BH: Yea. And I wasn’t even nervous. Jeff Beck is an old friend of mine, and he had come down to see a late night show that I had done in England. After the show, he said he had this thing coming up in a couple of weeks. He was doing the Kennedy Center Honors and asked if I wanted to do something. I told Jeff I’d want to do “I’d Rather Go Blind”. He wasn’t really sure about the song. He wanted something more rock-like. But the director called and said he thought it would be perfect. I worked really hard and tried to be as prepared as I could be. I even hired a stylist to help me out with clothes cuz I’m not so good with clothes. When my husband and I arrived we got to say hello to a lot of cool people there. But the highlight of the night for me wasn’t doing the performance. It was the State Department dinner the night before. I walked in and met Hillary Clinton. That blew my fucking mind. I loved the experience so much. At the performance the next day, it was like God gave me a free pass to be really relaxed. I didn’t feel less than or better than anybody else. I was just part of the human race and had a lot of gratitude to be alive. Nothing else mattered. My husband, Scott, and my manager, David, were so nervous right before I went on. Usually they’re the ones comforting me! The cherry on the cake was Yo-Yo Ma. He comes out of an elevator, puts his arms around me and rocks me back and forth for about 30 seconds. It was the best experience, that whole weekend.

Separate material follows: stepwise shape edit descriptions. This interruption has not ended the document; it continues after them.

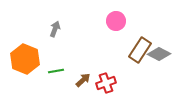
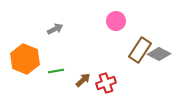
gray arrow: rotated 42 degrees clockwise
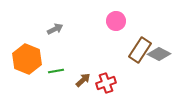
orange hexagon: moved 2 px right
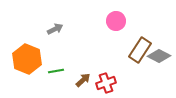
gray diamond: moved 2 px down
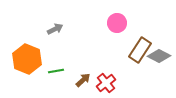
pink circle: moved 1 px right, 2 px down
red cross: rotated 18 degrees counterclockwise
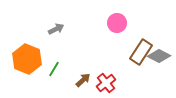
gray arrow: moved 1 px right
brown rectangle: moved 1 px right, 2 px down
green line: moved 2 px left, 2 px up; rotated 49 degrees counterclockwise
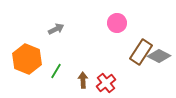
green line: moved 2 px right, 2 px down
brown arrow: rotated 49 degrees counterclockwise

WIR: You have a forthcoming solo album and a world tour scheduled for next year. Do you still spend a lot of time overseas?
BH: That’s my bread and butter. When I thought my career was over after Screamin’ for My Supper, I had nowhere to go. The beautiful Jason Flom, who was heading Atlantic at that time, threw me a freebie and gave me a hundred grand to go and record Leave the Light On. No strings attached. He’s an awesome human being and he totally understands recovery. He has love for people who are struggling addicts. So we had a Number 2 with Leave the Light On in New Zealand. Didn’t get to tour, but we did the press and one TV spot. Then we booked The Paradiso in Holland and it sold out. It was so exciting that we decided to make a live DVD of our show there. We booked it again two months later and we filmed Live at The Paradiso. That, to me, out of anything I’ve ever done, was the best. It shows so much gratitude and joy for what we do. It was such a great experience. It was even above Kennedy Center. Things were turning around.
WIR: How do you feel women musicians are viewed today?
BH: I think they’re viewed as amazing. I know it’s a man’s world in terms of how the world is run and all that. Women have been coming up for a long time. Men have strengths that we don’t have and we have strengths they don’t have. There’s a beautiful blend between the two. But in music, I don’t think it’s ever been a man’s world. I think it all comes down to how you feel inside, you know. Maybe I’ll do one show dressed up like a guy, though. It might be fun.
WIR: What words do you have for aspiring female musicians?
BH: Don’t do this for fame or money. Do this because you really love it. The greatest success you can ever experience in this business is waking up in the morning and being really excited to get to work. It’s not always gonna treat you good, and there’s gonna be a lot of rejection, but do it because you can’t NOT do it. But don’t do it so your mom might call you up one day and say she’s really proud of you for being nominated for something. What keeps me going is that I don’t have that kind of magical career I thought of as a kid—a rock star with a ton of money. None of that ever happened for me, but I never quit. Never fucking quit. And that is something I can take all the way with me. When I’m 90 and I look back, I don’t have to say “what if”.